Saved the Best for Last—Desserts
Desserts range from a French foot juggler’s recipe for tarte aux l’oignions to a pavlova from a Mexican Elvis impersonator, and of course, many mouth watering recipes from Sylvia Friedman, including an intriguing recipe for homemade gummi bears. With all of the international ingredient measurements, they decided to provide a measurement convertor at the back of the book, but not before you stumble across the numerous cocktail recipes.

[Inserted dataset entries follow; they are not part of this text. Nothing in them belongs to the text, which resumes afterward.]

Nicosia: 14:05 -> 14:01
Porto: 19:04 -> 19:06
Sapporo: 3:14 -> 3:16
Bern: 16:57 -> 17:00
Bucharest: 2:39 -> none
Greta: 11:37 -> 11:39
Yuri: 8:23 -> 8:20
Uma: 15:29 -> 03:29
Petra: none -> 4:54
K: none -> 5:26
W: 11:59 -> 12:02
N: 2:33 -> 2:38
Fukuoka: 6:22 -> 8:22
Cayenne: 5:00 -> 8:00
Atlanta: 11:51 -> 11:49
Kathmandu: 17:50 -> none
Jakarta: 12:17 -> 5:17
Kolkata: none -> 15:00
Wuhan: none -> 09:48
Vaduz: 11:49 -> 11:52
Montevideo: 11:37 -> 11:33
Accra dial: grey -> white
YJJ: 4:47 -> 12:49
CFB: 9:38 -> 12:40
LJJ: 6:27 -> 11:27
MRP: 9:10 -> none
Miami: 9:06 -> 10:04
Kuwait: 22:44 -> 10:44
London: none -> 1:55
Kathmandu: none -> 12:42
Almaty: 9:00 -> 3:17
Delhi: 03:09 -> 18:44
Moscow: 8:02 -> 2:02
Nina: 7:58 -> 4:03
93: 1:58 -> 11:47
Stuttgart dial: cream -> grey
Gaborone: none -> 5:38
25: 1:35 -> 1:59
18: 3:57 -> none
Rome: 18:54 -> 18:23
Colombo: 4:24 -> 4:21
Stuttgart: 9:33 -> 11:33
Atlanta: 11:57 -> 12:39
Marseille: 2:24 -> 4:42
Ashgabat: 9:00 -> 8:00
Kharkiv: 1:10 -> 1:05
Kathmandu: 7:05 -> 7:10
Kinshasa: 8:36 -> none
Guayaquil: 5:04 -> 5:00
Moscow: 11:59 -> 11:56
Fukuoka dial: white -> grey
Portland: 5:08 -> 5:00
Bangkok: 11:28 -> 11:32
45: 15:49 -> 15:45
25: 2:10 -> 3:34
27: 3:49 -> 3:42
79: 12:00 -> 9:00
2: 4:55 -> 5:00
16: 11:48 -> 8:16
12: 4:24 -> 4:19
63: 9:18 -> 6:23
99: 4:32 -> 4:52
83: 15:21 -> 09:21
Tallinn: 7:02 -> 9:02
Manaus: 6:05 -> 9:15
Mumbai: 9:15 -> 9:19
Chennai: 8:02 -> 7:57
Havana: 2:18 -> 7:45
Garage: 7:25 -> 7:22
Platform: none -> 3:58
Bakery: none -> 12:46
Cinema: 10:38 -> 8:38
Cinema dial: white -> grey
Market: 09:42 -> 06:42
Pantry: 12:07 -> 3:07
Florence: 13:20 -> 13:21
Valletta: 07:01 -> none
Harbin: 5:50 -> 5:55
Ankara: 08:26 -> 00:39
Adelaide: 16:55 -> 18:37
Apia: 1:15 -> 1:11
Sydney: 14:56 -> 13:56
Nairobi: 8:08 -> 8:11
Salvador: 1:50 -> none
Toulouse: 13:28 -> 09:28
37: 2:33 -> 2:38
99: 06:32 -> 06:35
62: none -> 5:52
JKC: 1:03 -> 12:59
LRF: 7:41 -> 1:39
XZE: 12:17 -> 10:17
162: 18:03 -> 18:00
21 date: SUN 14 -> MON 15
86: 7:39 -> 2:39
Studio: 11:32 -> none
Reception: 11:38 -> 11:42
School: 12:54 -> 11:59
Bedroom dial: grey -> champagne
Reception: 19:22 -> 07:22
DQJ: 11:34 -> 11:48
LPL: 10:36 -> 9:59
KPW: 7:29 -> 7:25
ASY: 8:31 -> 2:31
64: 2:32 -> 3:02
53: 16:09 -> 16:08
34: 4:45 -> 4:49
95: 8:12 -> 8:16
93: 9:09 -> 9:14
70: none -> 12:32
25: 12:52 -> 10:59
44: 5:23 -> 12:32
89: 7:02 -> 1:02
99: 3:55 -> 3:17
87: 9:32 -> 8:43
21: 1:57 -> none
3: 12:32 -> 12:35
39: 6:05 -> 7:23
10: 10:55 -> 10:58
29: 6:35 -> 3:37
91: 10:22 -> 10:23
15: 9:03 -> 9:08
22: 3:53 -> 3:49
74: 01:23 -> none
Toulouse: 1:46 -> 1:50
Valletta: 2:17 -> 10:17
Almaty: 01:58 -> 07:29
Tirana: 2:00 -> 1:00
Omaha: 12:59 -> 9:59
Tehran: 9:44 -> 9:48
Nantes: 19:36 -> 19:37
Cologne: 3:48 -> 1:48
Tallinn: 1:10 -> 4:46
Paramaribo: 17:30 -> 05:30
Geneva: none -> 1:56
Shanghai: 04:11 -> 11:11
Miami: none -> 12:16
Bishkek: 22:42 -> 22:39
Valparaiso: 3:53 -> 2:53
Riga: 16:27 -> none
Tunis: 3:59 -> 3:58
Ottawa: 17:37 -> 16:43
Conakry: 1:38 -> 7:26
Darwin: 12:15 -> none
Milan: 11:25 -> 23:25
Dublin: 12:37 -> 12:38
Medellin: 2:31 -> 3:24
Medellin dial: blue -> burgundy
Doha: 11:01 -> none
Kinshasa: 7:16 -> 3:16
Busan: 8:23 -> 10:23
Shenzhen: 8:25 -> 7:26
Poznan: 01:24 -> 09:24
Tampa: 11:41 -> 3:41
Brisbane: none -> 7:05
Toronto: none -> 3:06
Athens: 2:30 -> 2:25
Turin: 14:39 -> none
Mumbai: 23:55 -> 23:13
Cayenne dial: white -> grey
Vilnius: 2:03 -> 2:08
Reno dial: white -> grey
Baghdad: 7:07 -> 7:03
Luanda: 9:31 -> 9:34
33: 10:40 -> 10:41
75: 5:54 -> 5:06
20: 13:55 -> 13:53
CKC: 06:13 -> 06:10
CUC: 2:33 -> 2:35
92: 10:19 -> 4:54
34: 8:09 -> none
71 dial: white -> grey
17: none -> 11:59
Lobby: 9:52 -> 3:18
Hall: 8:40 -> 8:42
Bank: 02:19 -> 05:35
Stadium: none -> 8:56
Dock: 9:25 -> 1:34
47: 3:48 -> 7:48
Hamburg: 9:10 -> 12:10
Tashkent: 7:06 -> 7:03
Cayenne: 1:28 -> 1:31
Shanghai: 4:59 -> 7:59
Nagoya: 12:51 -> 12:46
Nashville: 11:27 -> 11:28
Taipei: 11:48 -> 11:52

Perhaps equally as compelling as the stories and recipes are the deluxe photos of circus artists, all interwoven with their recipes—making the whole thing a veritable coffee table book, a kitchen staple and a who’s who or memoir of modern circus, which will make it rather tricky to decide which room to keep your copy of the book in.
Sam Rose Sion and Sylvia Friedman are selling advance copies of the International Circus Cookbook through his Kickstarter campaign until it is published mid-October, 2018.